Warum setzt sich die ÖBB so stark für die Themen Umwelt- und Klimaschutz ein?
Bahnfahren per se ist eigentlich schon Umweltschutz und ressourcenschonend. Wer mit der Bahn fährt, schont Ressourcen und leistet einen Beitrag für eine lebenswerte Zukunft nachfolgender Generationen. Aber das alleine reicht uns noch nicht. Wir sind hier als Unternehmen gefordert noch einen Schritt weiter zu gehen und noch mehr zu tun. Als eines der größten Klimaschutzunternehmen Österreichs verstehen wir uns als Teil der Lösung im Kampf gegen den Klimawandel. Mit der Umstellung auf 100 Prozent grünen Strom für unsere Bahnhöfe, Büros, Werkstätten und Containerkräne erreichen wir den nächsten Meilenstein in Richtung eines CO2-freien Konzerns. So gestalten wir schon heute eine umweltfreundliche Infrastruktur und ermöglichen unseren Kindern und Enkelkindern morgen eine lebenswerte Zukunft. Die ÖBB-Infrastruktur setzt auch laufend zahlreiche Maßnahmen, um den österreichischen Naturschatz zu erhalten: Beispielsweise Böschungsbegrünungen mit regionalem Saatgut, Pflanzung alter Obstbaumsorten, Flussrenaturierungen, Bau von Grünbrücken für Wildtiere, Montage von Schutzkappen für Vögel an Stromleitungen, Schaffung von weiträumigen, ökologischen Ausgleichsflächen u.v.m. Oft reichen aber auch schon kleine Naturinseln, um Bienen, Schmetterlingen, Käfern oder Vögeln einen Platz zum Leben zu bieten. Der Mut zur „Gstetten“ zahlt sich für die Natur also
aus – wir müssen es nur tun. Das alles sind unsere Beiträge zur Klimawende – eine Klimawende, in der die ÖBB ein wichtiger Partner ist. Wenn wir es schaffen, mehr Menschen dazu zu bewegen, auf die Bahn oder den Bus umzusteigen, fallen auch die Emissionen auf der Straße weg.

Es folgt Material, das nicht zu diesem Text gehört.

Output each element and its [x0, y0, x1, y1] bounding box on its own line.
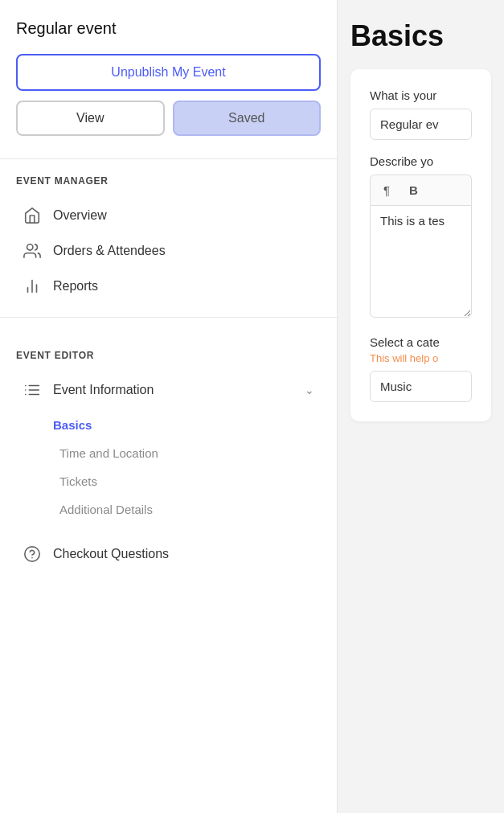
- event-title: Regular event: [16, 19, 321, 38]
- chart-icon: [23, 277, 42, 296]
- question-circle-icon: [23, 544, 42, 564]
- home-icon: [23, 206, 42, 225]
- view-button[interactable]: View: [16, 101, 165, 136]
- chevron-down-icon: ⌄: [305, 384, 314, 396]
- sidebar-item-overview[interactable]: Overview: [16, 198, 321, 233]
- event-editor-subnav: Basics Time and Location Tickets Additio…: [47, 411, 321, 524]
- orders-label: Orders & Attendees: [53, 244, 166, 258]
- subnav-time-location[interactable]: Time and Location: [47, 439, 321, 467]
- action-buttons: View Saved: [16, 101, 321, 136]
- page-title: Basics: [350, 19, 491, 53]
- event-manager-label: EVENT MANAGER: [16, 175, 321, 187]
- main-content: Basics What is your Describe yo ¶ B Sele…: [338, 0, 504, 813]
- subnav-additional-details[interactable]: Additional Details: [47, 495, 321, 524]
- describe-label: Describe yo: [370, 154, 472, 168]
- checkout-questions-label: Checkout Questions: [53, 547, 169, 561]
- event-name-input[interactable]: [370, 109, 472, 140]
- description-editor[interactable]: [370, 205, 472, 318]
- event-name-label: What is your: [370, 88, 472, 102]
- sidebar: Regular event Unpublish My Event View Sa…: [0, 0, 338, 813]
- paragraph-button[interactable]: ¶: [377, 180, 396, 200]
- list-icon: [23, 380, 42, 400]
- category-select[interactable]: Music: [370, 371, 472, 402]
- subnav-tickets[interactable]: Tickets: [47, 467, 321, 495]
- event-editor-label: EVENT EDITOR: [16, 350, 321, 361]
- sidebar-item-checkout[interactable]: Checkout Questions: [16, 536, 321, 572]
- basics-card: What is your Describe yo ¶ B Select a ca…: [350, 69, 491, 421]
- people-icon: [23, 241, 42, 261]
- subnav-basics[interactable]: Basics: [47, 411, 321, 439]
- overview-label: Overview: [53, 208, 107, 223]
- bold-button[interactable]: B: [403, 180, 424, 200]
- event-information-label: Event Information: [53, 383, 293, 397]
- svg-point-0: [27, 244, 33, 250]
- unpublish-button[interactable]: Unpublish My Event: [16, 54, 321, 91]
- editor-toolbar: ¶ B: [370, 175, 472, 205]
- divider-2: [0, 317, 337, 318]
- sidebar-item-orders[interactable]: Orders & Attendees: [16, 233, 321, 269]
- category-label: Select a cate: [370, 335, 472, 349]
- divider-1: [0, 158, 337, 159]
- reports-label: Reports: [53, 279, 98, 294]
- category-hint: This will help o: [370, 352, 472, 364]
- svg-point-10: [25, 547, 39, 561]
- saved-button[interactable]: Saved: [173, 101, 322, 136]
- sidebar-item-reports[interactable]: Reports: [16, 269, 321, 304]
- event-information-row[interactable]: Event Information ⌄: [16, 372, 321, 408]
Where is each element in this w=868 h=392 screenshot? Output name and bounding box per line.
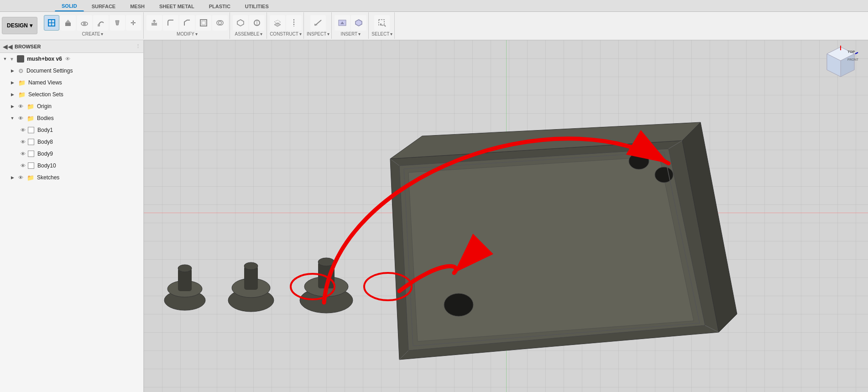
browser-item-body1[interactable]: 👁 Body1 <box>0 124 143 136</box>
tab-mesh[interactable]: MESH <box>123 1 152 11</box>
viewport[interactable]: TOP FRONT <box>144 40 868 392</box>
bodies-eye-icon[interactable]: 👁 <box>17 115 24 122</box>
axis-button[interactable] <box>286 15 302 31</box>
bodies-label: Bodies <box>37 115 54 121</box>
browser-menu-icon[interactable]: ⋮ <box>136 43 141 49</box>
browser-item-document-settings[interactable]: ▶ ⚙ Document Settings <box>0 65 143 77</box>
svg-rect-7 <box>98 24 100 26</box>
new-component-button[interactable] <box>44 15 59 31</box>
body10-eye-icon[interactable]: 👁 <box>19 162 26 169</box>
browser-item-sketches[interactable]: ▶ 👁 📁 Sketches <box>0 172 143 183</box>
assemble-buttons <box>233 15 265 31</box>
new-component-assemble-button[interactable] <box>233 15 248 31</box>
create-buttons: ✛ <box>44 15 141 31</box>
svg-text:TOP: TOP <box>847 50 855 54</box>
svg-rect-10 <box>152 23 157 26</box>
browser-root[interactable]: ▼ ▼ mush+box v6 👁 <box>0 53 143 65</box>
browser-item-named-views[interactable]: ▶ 📁 Named Views <box>0 77 143 89</box>
svg-point-30 <box>655 167 673 183</box>
tab-surface[interactable]: SURFACE <box>85 1 123 11</box>
extrude-button[interactable] <box>60 15 76 31</box>
select-label[interactable]: SELECT ▾ <box>371 31 392 37</box>
browser-item-body10[interactable]: 👁 Body10 <box>0 160 143 172</box>
assemble-group: ASSEMBLE ▾ <box>231 12 267 39</box>
body1-eye-icon[interactable]: 👁 <box>19 126 26 134</box>
combine-button[interactable] <box>212 15 228 31</box>
insert-buttons <box>335 15 366 31</box>
browser-item-origin[interactable]: ▶ 👁 📁 Origin <box>0 100 143 112</box>
modify-label[interactable]: MODIFY ▾ <box>177 31 198 37</box>
selection-sets-folder-icon: 📁 <box>18 91 26 98</box>
navigation-cube[interactable]: TOP FRONT <box>822 45 859 81</box>
insert-canvas-button[interactable] <box>335 15 350 31</box>
chamfer-button[interactable] <box>179 15 195 31</box>
browser-item-body8[interactable]: 👁 Body8 <box>0 136 143 148</box>
body8-eye-icon[interactable]: 👁 <box>19 138 26 146</box>
select-button[interactable]: ↖ <box>374 15 390 31</box>
origin-folder-icon: 📁 <box>27 103 34 110</box>
origin-arrow[interactable]: ▶ <box>9 103 16 110</box>
revolve-button[interactable] <box>77 15 92 31</box>
joint-button[interactable] <box>249 15 265 31</box>
sketches-eye-icon[interactable]: 👁 <box>17 174 24 181</box>
toolbar: SOLID SURFACE MESH SHEET METAL PLASTIC U… <box>0 0 868 40</box>
svg-point-39 <box>244 262 258 270</box>
shell-button[interactable] <box>196 15 211 31</box>
insert-mesh-button[interactable] <box>351 15 366 31</box>
sketches-label: Sketches <box>37 174 59 181</box>
tab-solid[interactable]: SOLID <box>55 1 84 11</box>
body9-body-icon <box>28 151 34 157</box>
press-pull-button[interactable] <box>146 15 162 31</box>
fillet-button[interactable] <box>163 15 178 31</box>
browser-item-body9[interactable]: 👁 Body9 <box>0 148 143 160</box>
select-buttons: ↖ <box>374 15 390 31</box>
body10-label: Body10 <box>37 162 56 169</box>
browser-root-label: mush+box v6 <box>27 56 62 62</box>
svg-point-31 <box>444 293 473 316</box>
3d-model-view <box>144 40 868 392</box>
browser-item-bodies[interactable]: ▼ 👁 📁 Bodies <box>0 112 143 124</box>
assemble-label[interactable]: ASSEMBLE ▾ <box>235 31 263 37</box>
tab-sheet-metal[interactable]: SHEET METAL <box>152 1 201 11</box>
doc-settings-arrow[interactable]: ▶ <box>9 68 16 74</box>
loft-button[interactable] <box>110 15 125 31</box>
body10-body-icon <box>28 162 34 169</box>
insert-label[interactable]: INSERT ▾ <box>341 31 361 37</box>
named-views-folder-icon: 📁 <box>18 79 26 86</box>
move-button[interactable]: ✛ <box>126 15 141 31</box>
sketches-arrow[interactable]: ▶ <box>9 174 16 181</box>
svg-text:✛: ✛ <box>131 19 136 26</box>
sweep-button[interactable] <box>93 15 109 31</box>
browser-header: ◀◀ BROWSER ⋮ <box>0 40 143 53</box>
svg-rect-12 <box>202 21 205 25</box>
inspect-label[interactable]: INSPECT ▾ <box>307 31 329 37</box>
design-button[interactable]: DESIGN ▾ <box>2 17 37 34</box>
measure-button[interactable] <box>310 15 326 31</box>
bodies-folder-icon: 📁 <box>27 115 34 122</box>
construct-buttons <box>270 15 302 31</box>
design-dropdown-icon: ▾ <box>30 22 32 29</box>
bodies-arrow[interactable]: ▼ <box>9 115 16 121</box>
construct-group: CONSTRUCT ▾ <box>268 12 304 39</box>
body8-body-icon <box>28 139 34 145</box>
offset-plane-button[interactable] <box>270 15 285 31</box>
named-views-arrow[interactable]: ▶ <box>9 79 16 86</box>
origin-eye-icon[interactable]: 👁 <box>17 103 24 110</box>
body9-eye-icon[interactable]: 👁 <box>19 150 26 157</box>
tab-utilities[interactable]: UTILITIES <box>238 1 276 11</box>
root-visibility-icon[interactable]: 👁 <box>65 56 70 62</box>
insert-group: INSERT ▾ <box>333 12 369 39</box>
svg-point-35 <box>178 265 192 272</box>
root-icon <box>17 55 24 63</box>
browser-title: BROWSER <box>15 44 134 49</box>
create-label[interactable]: CREATE ▾ <box>82 31 104 37</box>
browser-item-selection-sets[interactable]: ▶ 📁 Selection Sets <box>0 89 143 100</box>
construct-label[interactable]: CONSTRUCT ▾ <box>270 31 302 37</box>
tab-plastic[interactable]: PLASTIC <box>202 1 237 11</box>
svg-rect-11 <box>200 20 207 26</box>
selection-sets-arrow[interactable]: ▶ <box>9 91 16 98</box>
svg-marker-8 <box>115 21 119 25</box>
browser-collapse-icon[interactable]: ◀◀ <box>3 43 13 50</box>
svg-marker-15 <box>237 20 244 26</box>
root-expand-arrow[interactable]: ▼ <box>2 56 8 62</box>
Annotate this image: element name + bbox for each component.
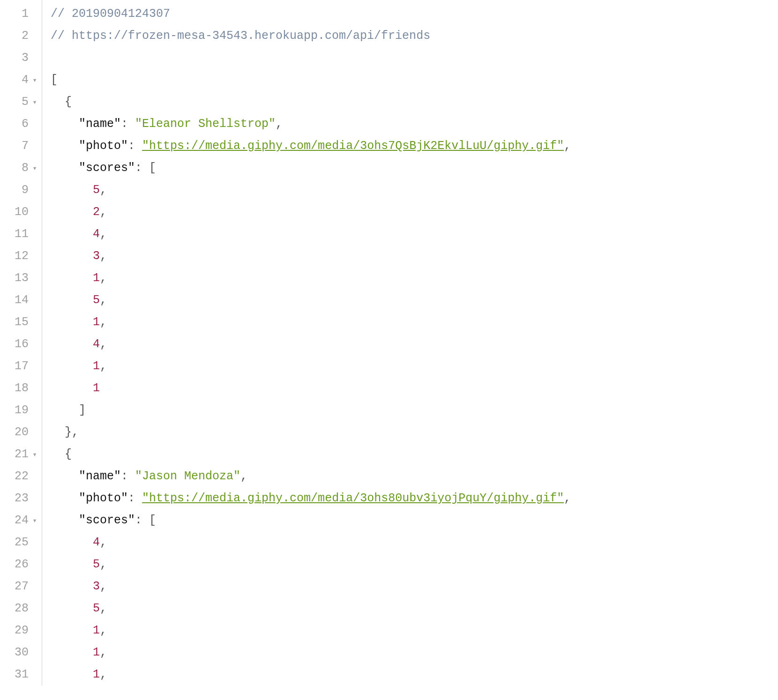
code-token: , bbox=[100, 205, 107, 219]
code-token: 3 bbox=[93, 580, 100, 593]
line-number: 3 bbox=[11, 51, 29, 65]
code-token: , bbox=[100, 293, 107, 307]
code-line: 1 bbox=[51, 377, 778, 399]
gutter-row: 4▾ bbox=[0, 69, 42, 91]
line-number: 25 bbox=[11, 536, 29, 549]
code-line: 3, bbox=[51, 245, 778, 267]
fold-toggle-icon[interactable]: ▾ bbox=[31, 97, 38, 107]
fold-toggle-icon[interactable]: ▾ bbox=[31, 450, 38, 459]
code-token bbox=[51, 646, 93, 659]
code-token bbox=[51, 359, 93, 373]
gutter-row: 26 bbox=[0, 553, 42, 575]
line-number: 29 bbox=[11, 624, 29, 637]
gutter-row: 6 bbox=[0, 113, 42, 135]
code-token: , bbox=[276, 117, 283, 131]
gutter-row: 20 bbox=[0, 421, 42, 443]
line-number: 7 bbox=[11, 139, 29, 153]
gutter-row: 10 bbox=[0, 201, 42, 223]
code-token bbox=[51, 205, 93, 219]
line-number: 14 bbox=[11, 293, 29, 307]
code-token: 5 bbox=[93, 602, 100, 615]
code-token bbox=[51, 602, 93, 615]
code-line: // https://frozen-mesa-34543.herokuapp.c… bbox=[51, 25, 778, 47]
gutter-row: 2 bbox=[0, 25, 42, 47]
line-number: 10 bbox=[11, 205, 29, 219]
line-number: 9 bbox=[11, 183, 29, 197]
code-token: : bbox=[121, 469, 135, 483]
code-token: 1 bbox=[93, 646, 100, 659]
gutter-row: 14 bbox=[0, 289, 42, 311]
line-number: 2 bbox=[11, 29, 29, 43]
code-token bbox=[51, 161, 79, 175]
line-number: 13 bbox=[11, 271, 29, 285]
line-number: 1 bbox=[11, 7, 29, 21]
code-token: 4 bbox=[93, 536, 100, 549]
code-token bbox=[51, 139, 79, 153]
code-token: , bbox=[100, 536, 107, 549]
gutter-row: 21▾ bbox=[0, 443, 42, 465]
line-number: 19 bbox=[11, 403, 29, 417]
code-line: 4, bbox=[51, 223, 778, 245]
code-token: "name" bbox=[79, 117, 121, 131]
gutter-row: 15 bbox=[0, 311, 42, 333]
line-number: 11 bbox=[11, 227, 29, 241]
code-token: , bbox=[100, 227, 107, 241]
line-number: 16 bbox=[11, 337, 29, 351]
code-token: , bbox=[100, 183, 107, 197]
gutter-row: 1 bbox=[0, 3, 42, 25]
code-line: "photo": "https://media.giphy.com/media/… bbox=[51, 487, 778, 509]
line-number: 20 bbox=[11, 425, 29, 439]
code-token bbox=[51, 381, 93, 395]
gutter-row: 19 bbox=[0, 399, 42, 421]
code-token: "scores" bbox=[79, 161, 135, 175]
code-token bbox=[51, 183, 93, 197]
code-token bbox=[51, 624, 93, 637]
fold-toggle-icon[interactable]: ▾ bbox=[31, 75, 38, 85]
json-url-link[interactable]: "https://media.giphy.com/media/3ohs80ubv… bbox=[142, 491, 564, 505]
code-token: , bbox=[100, 668, 107, 681]
code-token: 1 bbox=[93, 624, 100, 637]
code-line: 4, bbox=[51, 333, 778, 355]
json-url-link[interactable]: "https://media.giphy.com/media/3ohs7QsBj… bbox=[142, 139, 564, 153]
code-token: : [ bbox=[135, 514, 156, 527]
code-token: , bbox=[100, 315, 107, 329]
code-token: , bbox=[100, 624, 107, 637]
code-token: 2 bbox=[93, 205, 100, 219]
line-number: 17 bbox=[11, 359, 29, 373]
line-number: 27 bbox=[11, 580, 29, 593]
code-token bbox=[51, 293, 93, 307]
line-number: 15 bbox=[11, 315, 29, 329]
code-line: 5, bbox=[51, 289, 778, 311]
code-token: 5 bbox=[93, 558, 100, 571]
line-number: 22 bbox=[11, 469, 29, 483]
code-token: 1 bbox=[93, 315, 100, 329]
fold-toggle-icon[interactable]: ▾ bbox=[31, 164, 38, 173]
gutter-row: 9 bbox=[0, 179, 42, 201]
gutter-row: 24▾ bbox=[0, 509, 42, 531]
code-line: 4, bbox=[51, 531, 778, 553]
code-content: // 20190904124307// https://frozen-mesa-… bbox=[42, 0, 778, 685]
fold-toggle-icon[interactable]: ▾ bbox=[31, 516, 38, 525]
code-token: "name" bbox=[79, 469, 121, 483]
code-line: }, bbox=[51, 421, 778, 443]
gutter-row: 29 bbox=[0, 619, 42, 641]
gutter-row: 12 bbox=[0, 245, 42, 267]
line-number: 8 bbox=[11, 161, 29, 175]
code-token: , bbox=[100, 602, 107, 615]
code-token: , bbox=[100, 249, 107, 263]
line-number: 28 bbox=[11, 602, 29, 615]
gutter-row: 30 bbox=[0, 641, 42, 663]
code-line: [ bbox=[51, 69, 778, 91]
code-token: , bbox=[100, 558, 107, 571]
line-number: 4 bbox=[11, 73, 29, 87]
gutter-row: 11 bbox=[0, 223, 42, 245]
code-line: "name": "Jason Mendoza", bbox=[51, 465, 778, 487]
code-line: 1, bbox=[51, 641, 778, 663]
line-number-gutter: 1234▾5▾678▾9101112131415161718192021▾222… bbox=[0, 0, 42, 685]
gutter-row: 13 bbox=[0, 267, 42, 289]
code-token: "Jason Mendoza" bbox=[135, 469, 240, 483]
code-token bbox=[51, 668, 93, 681]
code-token bbox=[51, 491, 79, 505]
code-line: // 20190904124307 bbox=[51, 3, 778, 25]
code-token: , bbox=[100, 359, 107, 373]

Wie ist der derzeitige Stand in Sachen Koralmbahn? Wann ist die Fertigstellung geplant?
Wir liegen derzeit sowohl was die Kosten, als auch was die Bauzeit betrifft, im Plan. Die Rohbauarbeiten sind abgeschlossen, die Ausrüstungsarbeiten werden durchgeführt. Der Koralmtunnel ist das Herzstück der Koralmbahn. Auch hier werden derzeit bahntechnische Ausrüstungsarbeiten durchgeführt. Ende 2023 wird die Koralmbahn auf der Kärntner Seite fertiggestellt sein, Ende 2025 soll dann die Gesamtinbetriebnahme erfolgen. In den letzten Monaten vor der Gesamtinbetriebnahme wird es dann noch intensive Tests und Abnahmen geben, alles wird auf Herz und Nieren geprüft. Das ist besonders wichtig, denn die gesamte Strecke ist auf eine Maximalgeschwindigkeit von 250 km/h angelegt.
Welche Vorteile bietet die Koralmbahn den Pendlern und der regionalen Wirtschaft nach der Fertigstellung?
Durch die attraktiven Fahrzeiten ergeben sich ganz neue Möglichkeiten für Pendler. Vom Lavanttal aus ist man beispielsweise in nur 25 Minuten in Graz, auch nach Klagenfurt braucht man nur 22 Minuten. Somit wird es auch möglich, Tagespendler zu sein, wenn man in Graz arbeiten möchte. Aber nicht nur das Aus- sondern auch das Einpendeln wird mit Sicherheit ein ganz großes Thema werden. Gebiete wie das Lavanttal könnten hier ganz besonders profitieren, sowohl im wirtschaftlichen Bereich als auch auf der Suche nach schlauen Köpfen. Das ist eine riesige Chance für uns alle.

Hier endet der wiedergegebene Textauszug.